Kate Chopin did not receive literary acclaim until almost a half a century after her publications, In the 19th century Victorian society her   themes of marriage being an oppressive and unjust institution were more than revolutionary. She was for the most part banned and went unnoticed as a literary figure. I like the courage she exhibits in exploring a very sensitive subject at that time. A hundred years later, these ideas are almost foreign to me, but still serve to “enrich the human mind.”
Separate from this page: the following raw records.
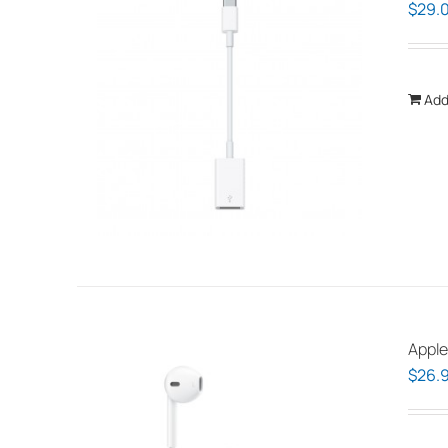
$
29.
Add
Apple
$
26.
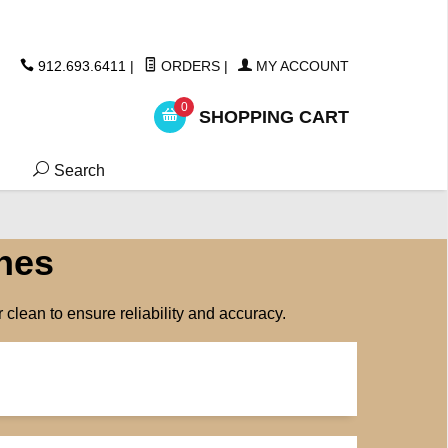
ickers
912.693.6411
|
ORDERS
|
MY ACCOUNT
0
SHOPPING CART
Search
hes
clean to ensure reliability and accuracy.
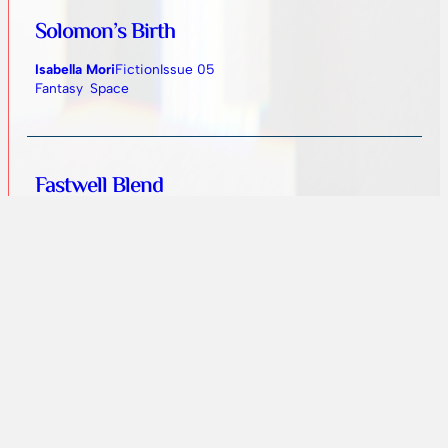
Solomon’s Birth
Isabella Mori
Fiction
Issue 05
Fantasy
Space
Fastwell Blend
Ann Wuehler
Fiction
Issue 05
Fantasy
Urban
Birth in Zen
Ankit Jha
Artwork
Issue 04
Abstract
Fantasy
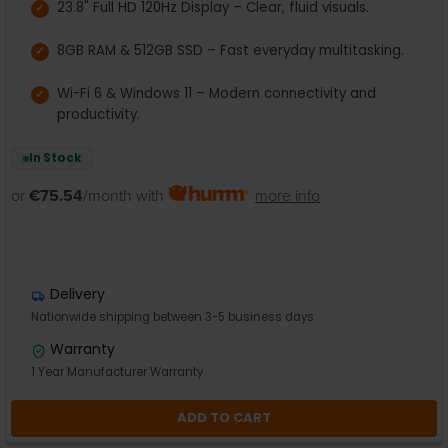
23.8" Full HD 120Hz Display – Clear, fluid visuals.
8GB RAM & 512GB SSD – Fast everyday multitasking.
Wi-Fi 6 & Windows 11 – Modern connectivity and
productivity.
In Stock
or
€75.54
/month with
more info
Delivery
Nationwide shipping between 3-5 business days
Warranty
1 Year Manufacturer Warranty
ADD TO CART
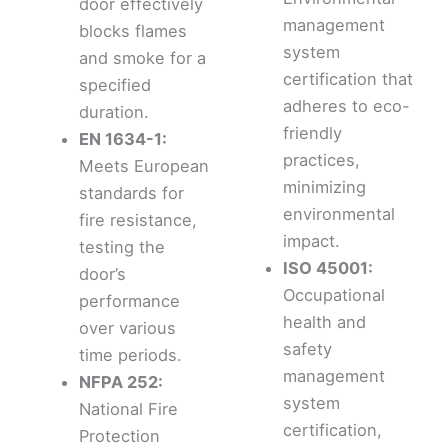
door effectively
management
blocks flames
system
and smoke for a
certification that
specified
adheres to eco-
duration.
friendly
EN 1634-1:
practices,
Meets European
minimizing
standards for
environmental
fire resistance,
impact.
testing the
ISO 45001:
door’s
Occupational
performance
health and
over various
safety
time periods.
management
NFPA 252:
system
National Fire
certification,
Protection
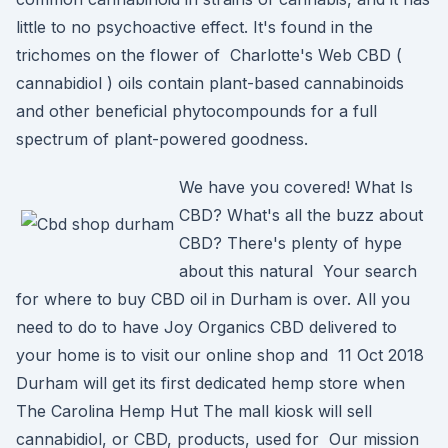
little to no psychoactive effect. It's found in the
trichomes on the flower of Charlotte's Web CBD (
cannabidiol ) oils contain plant-based cannabinoids
and other beneficial phytocompounds for a full
spectrum of plant-powered goodness.
We have you covered! What Is
CBD? What's all the buzz about
CBD? There's plenty of hype
about this natural Your search
for where to buy CBD oil in Durham is over. All you
need to do to have Joy Organics CBD delivered to
your home is to visit our online shop and 11 Oct 2018
Durham will get its first dedicated hemp store when
The Carolina Hemp Hut The mall kiosk will sell
cannabidiol, or CBD, products, used for Our mission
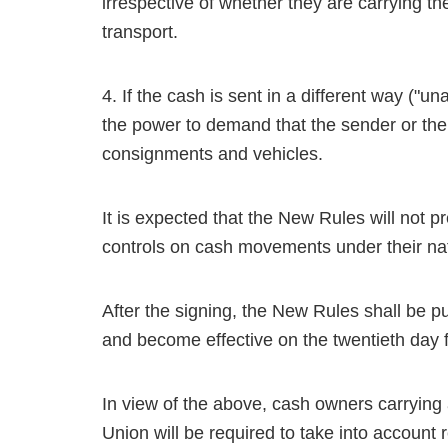
irrespective of whether they are carrying th
transport.
4. If the cash is sent in a different way ("u
the power to demand that the sender or the
consignments and vehicles.
It is expected that the New Rules will not 
controls on cash movements under their na
After the signing, the New Rules shall be p
and become effective on the twentieth day f
In view of the above, cash owners carrying 
Union will be required to take into accoun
A beautiful line from "The Awakening"
The voice of the sea is seductive; never ceasing, whispering, clamoring, murmuring, inviting the soul to wander for a spell in abysses of solitude; to lose itself in mazes of inward contemplation.

One more:
sometimes I feel this summer as if I were walking throguh the green meadow again; idly, aimlessly, unthinking, and unguided.
This is my new motto for summer.. and life in general.

1 comment:

  1. Yay for Shana! How did you like it? I still want you to read her short story "Desiree's Baby." I really liked that one! I love "abysses of solitude" and "mazes of inward contemplation." She's an awesome wordsmith!
    I'm reading Persuasion by Jane Austen...you knew it would be British!